● What this task involves: Reproduce the full listing below unchanged, apart from the pictures.
────────────────
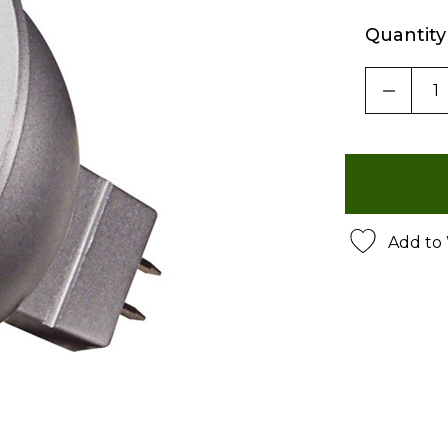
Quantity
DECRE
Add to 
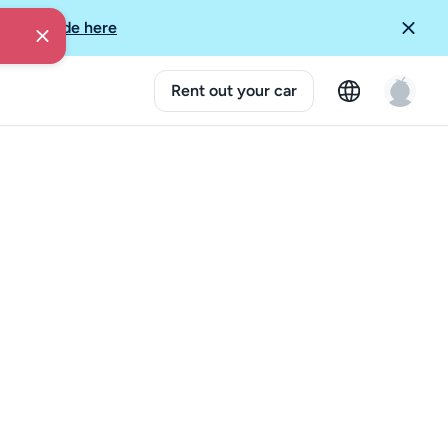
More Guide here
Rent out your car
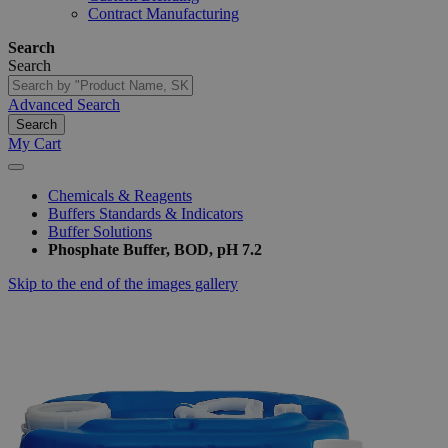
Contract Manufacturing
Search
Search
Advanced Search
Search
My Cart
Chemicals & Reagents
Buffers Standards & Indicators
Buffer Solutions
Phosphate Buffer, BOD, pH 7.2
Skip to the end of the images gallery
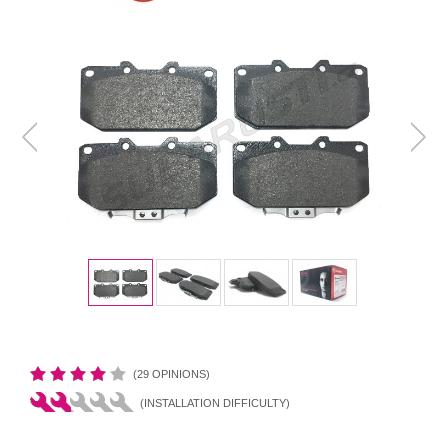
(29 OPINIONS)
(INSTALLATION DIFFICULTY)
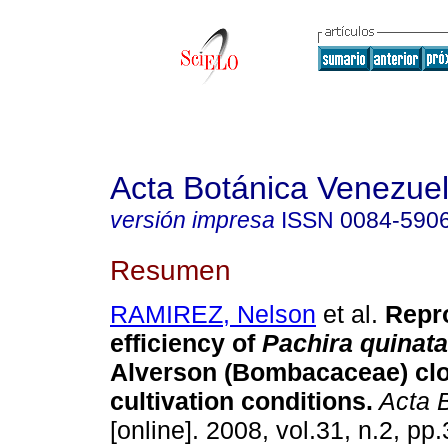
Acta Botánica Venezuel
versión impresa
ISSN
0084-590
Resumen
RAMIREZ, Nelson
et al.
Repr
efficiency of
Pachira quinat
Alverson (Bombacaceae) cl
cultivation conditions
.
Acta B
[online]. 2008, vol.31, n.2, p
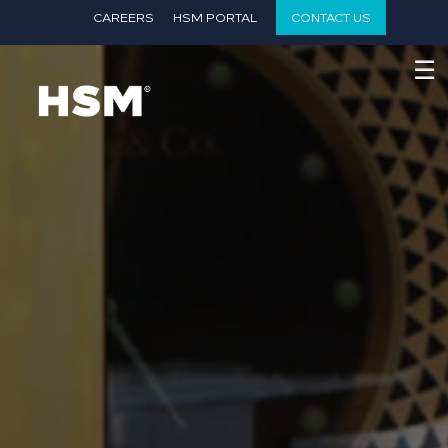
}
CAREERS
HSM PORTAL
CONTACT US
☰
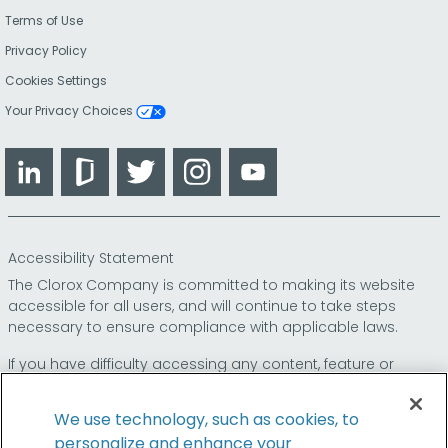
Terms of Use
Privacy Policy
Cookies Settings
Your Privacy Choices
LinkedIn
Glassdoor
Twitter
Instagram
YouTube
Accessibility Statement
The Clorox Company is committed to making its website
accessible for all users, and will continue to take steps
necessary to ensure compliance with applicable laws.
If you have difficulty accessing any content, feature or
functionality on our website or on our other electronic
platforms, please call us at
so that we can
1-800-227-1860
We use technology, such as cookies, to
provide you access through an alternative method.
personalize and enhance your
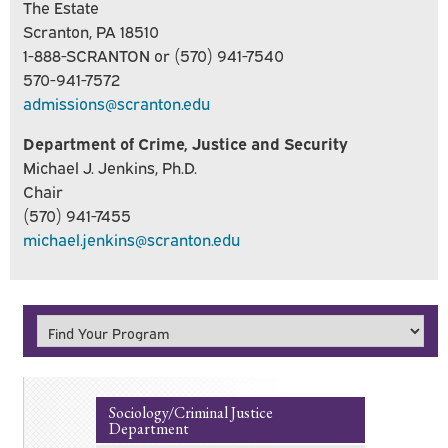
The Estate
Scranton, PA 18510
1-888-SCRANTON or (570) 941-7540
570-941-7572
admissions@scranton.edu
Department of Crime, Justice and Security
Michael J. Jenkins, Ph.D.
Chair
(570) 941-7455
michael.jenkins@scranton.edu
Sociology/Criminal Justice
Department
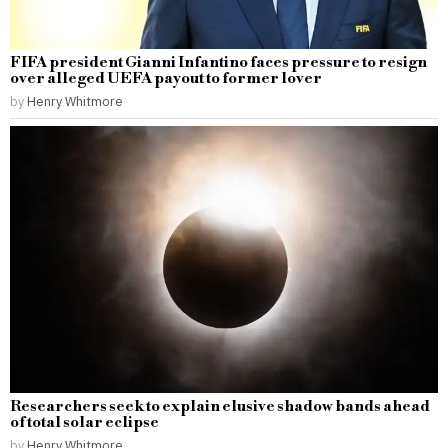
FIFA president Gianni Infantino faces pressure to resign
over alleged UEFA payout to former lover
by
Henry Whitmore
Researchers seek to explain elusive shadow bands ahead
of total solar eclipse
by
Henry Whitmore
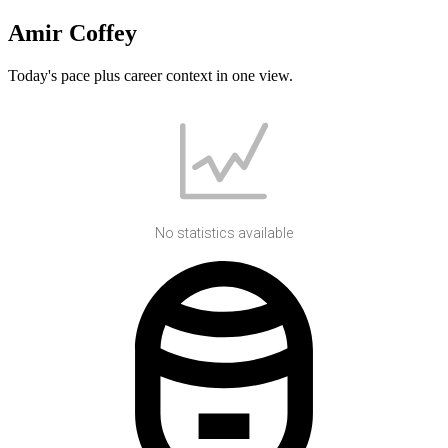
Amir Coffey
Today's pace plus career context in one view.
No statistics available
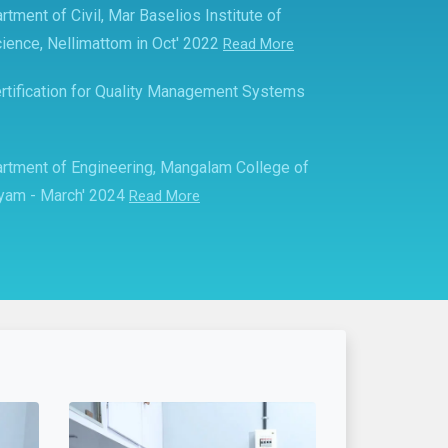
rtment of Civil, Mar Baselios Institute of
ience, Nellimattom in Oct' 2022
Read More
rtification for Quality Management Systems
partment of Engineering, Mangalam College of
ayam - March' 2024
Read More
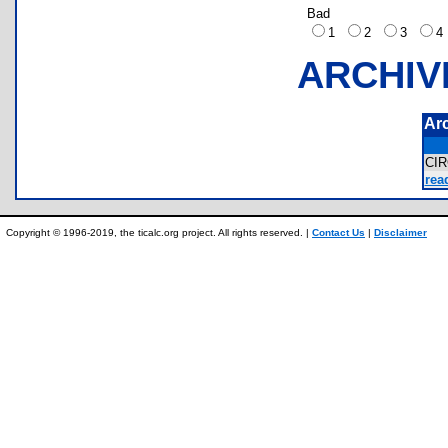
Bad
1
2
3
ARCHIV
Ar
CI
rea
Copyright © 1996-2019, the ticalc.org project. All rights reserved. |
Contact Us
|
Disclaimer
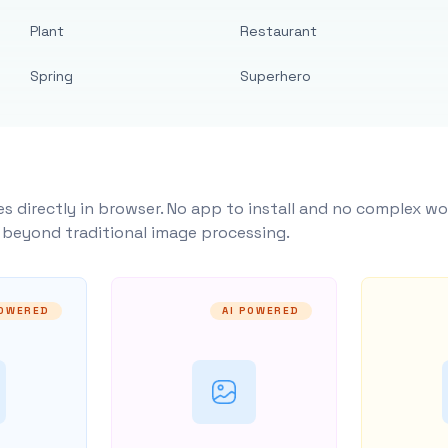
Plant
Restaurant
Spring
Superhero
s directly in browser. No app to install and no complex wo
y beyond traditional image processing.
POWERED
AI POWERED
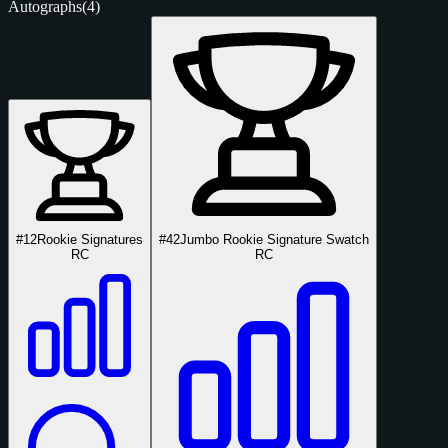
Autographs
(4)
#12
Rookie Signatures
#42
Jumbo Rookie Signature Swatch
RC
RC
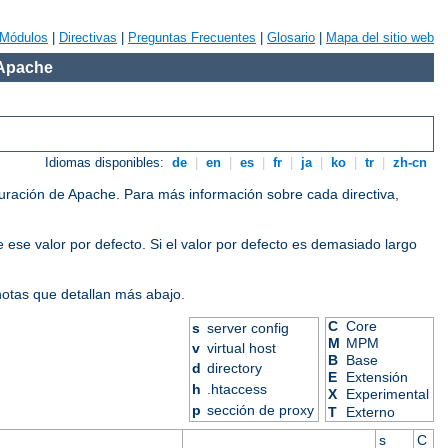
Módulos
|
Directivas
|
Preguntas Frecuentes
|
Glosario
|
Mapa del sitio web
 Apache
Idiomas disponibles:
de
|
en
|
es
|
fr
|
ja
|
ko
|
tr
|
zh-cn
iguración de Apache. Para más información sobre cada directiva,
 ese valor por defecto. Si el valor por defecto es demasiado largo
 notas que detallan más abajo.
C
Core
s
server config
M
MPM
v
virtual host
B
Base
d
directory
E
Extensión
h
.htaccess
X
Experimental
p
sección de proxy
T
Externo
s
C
────────────────
● Task output:
Quantity
DECRE
Add to 
More Guide here
Rent out your car
Contract Manufacturing
Search
Search
Advanced Search
Search
My Cart
Chemicals & Reagents
Buffers Standards & Indicators
Buffer Solutions
Phosphate Buffer, BOD, pH 7.2
Skip to the end of the images gallery
(29 OPINIONS)
(INSTALLATION DIFFICULTY)
Acta Botánica Venezuel
versión impresa
ISSN
0084-590
Resumen
RAMIREZ, Nelson
et al.
Repr
efficiency of
Pachira quinat
Alverson (Bombacaceae) cl
cultivation conditions
.
Acta B
[online]. 2008, vol.31, n.2, p
}
CAREERS
HSM PORTAL
CONTACT US
☰
Terms of Use
Privacy Policy
Cookies Settings
Your Privacy Choices
LinkedIn
Glassdoor
Twitter
Instagram
YouTube
Accessibility Statement
The Clorox Company is committed to making its website
accessible for all users, and will continue to take steps
necessary to ensure compliance with applicable laws.
If you have difficulty accessing any content, feature or
functionality on our website or on our other electronic
platforms, please call us at
so that we can
1-800-227-1860
We use technology, such as cookies, to
provide you access through an alternative method.
personalize and enhance your
The Estate
Scranton, PA 18510
1-888-SCRANTON or (570) 941-7540
570-941-7572
admissions@scranton.edu
Department of Crime, Justice and Security
Michael J. Jenkins, Ph.D.
Chair
(570) 941-7455
michael.jenkins@scranton.edu
Sociology/Criminal Justice
Department
FIFA president Gianni Infantino faces pressure to resign
over alleged UEFA payout to former lover
by
Henry Whitmore
Researchers seek to explain elusive shadow bands ahead
of total solar eclipse
by
Henry Whitmore
Amir Coffey
Today's pace plus career context in one view.
No statistics available
rtment of Civil, Mar Baselios Institute of
ience, Nellimattom in Oct' 2022
Read More
rtification for Quality Management Systems
partment of Engineering, Mangalam College of
ayam - March' 2024
Read More
Bad
1
2
3
ARCHIV
Ar
CI
rea
Copyright © 1996-2019, the ticalc.org project. All rights reserved. |
Contact Us
|
Disclaimer
Plant
Restaurant
Spring
Superhero
s directly in browser. No app to install and no complex wo
y beyond traditional image processing.
POWERED
AI POWERED
Autographs
(4)
#12
Rookie Signatures
#42
Jumbo Rookie Signature Swatch
RC
RC
Módulos
|
Directivas
|
Preguntas Frecuentes
|
Glosario
|
Mapa del sitio web
 Apache
Idiomas disponibles:
de
|
en
|
es
|
fr
|
ja
|
ko
|
tr
|
zh-cn
iguración de Apache. Para más información sobre cada directiva,
 ese valor por defecto. Si el valor por defecto es demasiado largo
 notas que detallan más abajo.
C
Core
s
server config
M
MPM
v
virtual host
B
Base
d
directory
E
Extensión
h
.htaccess
X
Experimental
p
sección de proxy
T
Externo
s
C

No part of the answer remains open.